Fut-il ainsi toujours ?

 

AMBROSIUS.

Il passa son enfance

Au fond d'un vieux château perché sur un rocher,

Et, quand mourut son père et qu'on vint l'y chercher

Pour régner, on ne put vaincre sa répugnance

Qu'en lui représentant

Qu'à son refus, un sien parent,

Cruel et débauché, régnerait à sa place.

 

PERVENCHE.

Et jamais il ne sort ?

 

AMBROSIUS.

Sous un déguisement,

Il se mêlait parfois avec la populace

Et s'en allait, le soir, mystérieusement,

Porter aux malheureux quelque soulagement.

On l'aimait, sans le connaître.

Ici fera-t-il mêmement ?

 

PERVENCHE.

Je puis le rencontrer... peut-être.

 

AMBROSIUS.

Vous ne le reconnaîtrez pas.

 

PERVENCHE.

Si fait.

Je connais sa figure.

 

AMBROSIUS, inquiet.

Eh quoi !

 

PERVENCHE.

Par ce portrait.

(Ambrosius sourit.)

Quoi ?... N'est-il pas sincère ?

 

AMBROSIUS.

Par un peintre étranger, qui put l'apercevoir,
Derrière

Une fenêtre,

Ce portrait fut bâclé dans l'espace d'un soir.

 

PERVENCHE, décontenancée.

Alors, ce n'est pas lui ?

 

AMBROSIUS.

S'il faut tout dire... Guère.

(Il examine le portrait.)

Pourtant ce sont ses yeux

Ou plutôt son regard...

 

PERVENCHE.

Ses beaux yeux

Soucieux,

Ses yeux

Où tant de mélancolie

S'allie

A tant de bonté.

Tant de jeunesse

A tant de gravité,

Et de tristesse...

(Ambrosius l'écoute en souriant.)

Quand tout chante dans la forêt,

Quand le moindre chardonneret

S'enivre

Du plaisir de vivre

Lui seul n'est pas joyeux... Pourquoi,

 

AMBROSIUS.

C'est son secret,

C'est le secret du Roi.

 

PERVENCHE, le pressant.

Dites-le-moi.

 

AMBROSIUS.
Je dois me taire.

 

PERVENCHE.

Un seul mot.
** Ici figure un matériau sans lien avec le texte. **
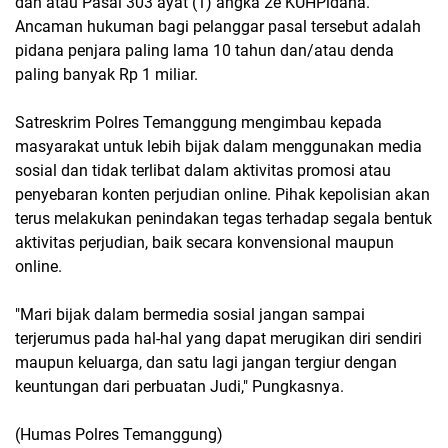
dan atau Pasal 303 ayat (1) angka 2e KUHPidana.
Ancaman hukuman bagi pelanggar pasal tersebut adalah
pidana penjara paling lama 10 tahun dan/atau denda
paling banyak Rp 1 miliar.
Satreskrim Polres Temanggung mengimbau kepada
masyarakat untuk lebih bijak dalam menggunakan media
sosial dan tidak terlibat dalam aktivitas promosi atau
penyebaran konten perjudian online. Pihak kepolisian akan
terus melakukan penindakan tegas terhadap segala bentuk
aktivitas perjudian, baik secara konvensional maupun
online.
"Mari bijak dalam bermedia sosial jangan sampai
terjerumus pada hal-hal yang dapat merugikan diri sendiri
maupun keluarga, dan satu lagi jangan tergiur dengan
keuntungan dari perbuatan Judi," Pungkasnya.
(Humas Polres Temanggung)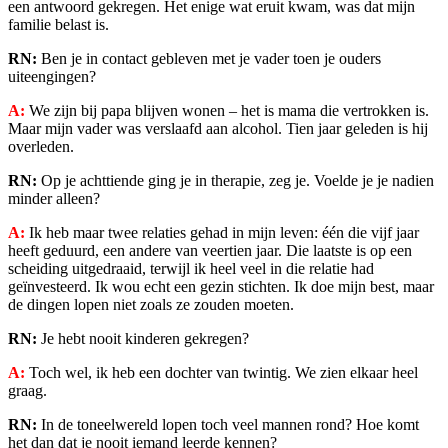
een antwoord gekregen. Het enige wat eruit kwam, was dat mijn
familie belast is.
RN:
Ben je in contact gebleven met je vader toen je ouders
uiteengingen?
A:
We zijn bij papa blijven wonen – het is mama die vertrokken is.
Maar mijn vader was verslaafd aan alcohol. Tien jaar geleden is hij
overleden.
RN:
Op je achttiende ging je in therapie, zeg je. Voelde je je nadien
minder alleen?
A:
Ik heb maar twee relaties gehad in mijn leven: één die vijf jaar
heeft geduurd, een andere van veertien jaar. Die laatste is op een
scheiding uitgedraaid, terwijl ik heel veel in die relatie had
geïnvesteerd. Ik wou echt een gezin stichten. Ik doe mijn best, maar
de dingen lopen niet zoals ze zouden moeten.
RN:
Je hebt nooit kinderen gekregen?
A:
Toch wel, ik heb een dochter van twintig. We zien elkaar heel
graag.
RN:
In de toneelwereld lopen toch veel mannen rond? Hoe komt
het dan dat je nooit iemand leerde kennen?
Rien qu'un geste à faire,

Répondez... Est-il donc au malheur condamné

Sans espoir,

 

AMBROSIUS, l'observant.

Sans espoir.

 

PERVENCHE, fondant en larmes.

Je l'avais deviné.

 

AMBROSIUS, à part.

O cœur de femme, au malheureux propice,

Cœur de femme, cœur humain,

Où la pitié se glisse

Pour frayer le chemin

A l'amour, son complice.

O cœur de femme ! O chef-d’œuvre divin !

(Balthazar paraît. Pervenche essuie ses yeux et se remet au travail.)

 

 

SCÈNE V

LES MÊMES, BALTHAZAR

 

BALTHAZAR, bas à Ambrosius.

Eh bien ? C'est grave ?

 

AMBROSIUS.

Non.

 

BALTHAZAR.

Ah ! Tant mieux... Je respire.

 

AMBROSIUS, riant.

Figure-toi...

 

BALTHAZAR.

Tu ris ?

 

AMBROSIUS.

Je ris... Il faut en rire,

Ta fille est amoureuse.

 

BALTHAZAR, élevant la voix.

Amoureuse ? de qui ?

 

AMBROSIUS, lui faisant signe de se taire.

Je te le donne en mille.

(Se fâchant.)

Eh ! C'est ta faute aussi,

On ne laisse pas sa fille, une fille honnête,

Passer ainsi toutes ses nuits, en tête à tête,

Avec un jeune homme.

 

BALTHAZAR, hors de lui,

Es-tu fou ?

Un jeune homme ? Quand ? Comment ? Où ?

(Pervenche rêve, penchée sur le portrait.)

 

AMBROSIUS, montrant Pervenche.

Vois, des yeux elle le dévore.

 

BALTHAZAR, s'approchant.

Non... ce n'est pas ?

 

AMBROSIUS.

Elle l'adore.

Tu peux t'en convaincre aisément.

Moi, je vais, au héros de ce petit roman,

Révéler son bonheur.

 

BALTHAZAR, affolé.

Ah ! non, je t'en conjure,

Tu ne feras pas ça !

 

AMBROSIUS.

Pourquoi ?

 

BALTHAZAR, suppliant.

Non.

 

AMBROSIUS.

Je t'assure,

Qu'il en sera ravi... Ne me disait-il pas

Que jamais femme ici-bas

Ne l'aimerait ?

 

BALTHAZAR.

Elle l'aime en peinture.
Ce n'est qu'un jeu d'enfant.

 

AMBROSIUS.

Pauvre garçon... comme il sera content !

(Il se dirige vers la porte.)

 

BALTHAZAR.

Il se rira de nous !

 

AMBROSIUS.

Adieu !

(Il disparaît.)

 

BALTHAZAR, à part.

Quelle aventure !

 

 

SCÈNE VI
BALTHAZAR, PERVENCHE
 

BALTHAZAR, à part.

Ma fille ! Se peut-il ? Ma fille, à moi.

Oser aimer le Roi !

(Stupéfait.)

Le Roi !

(Terrifié.)

Le Roi !

(Abattu.)

Le Roi !

Mais non... Pervenche est sage,

Elle est là, bien tranquille, achevant son ouvrage.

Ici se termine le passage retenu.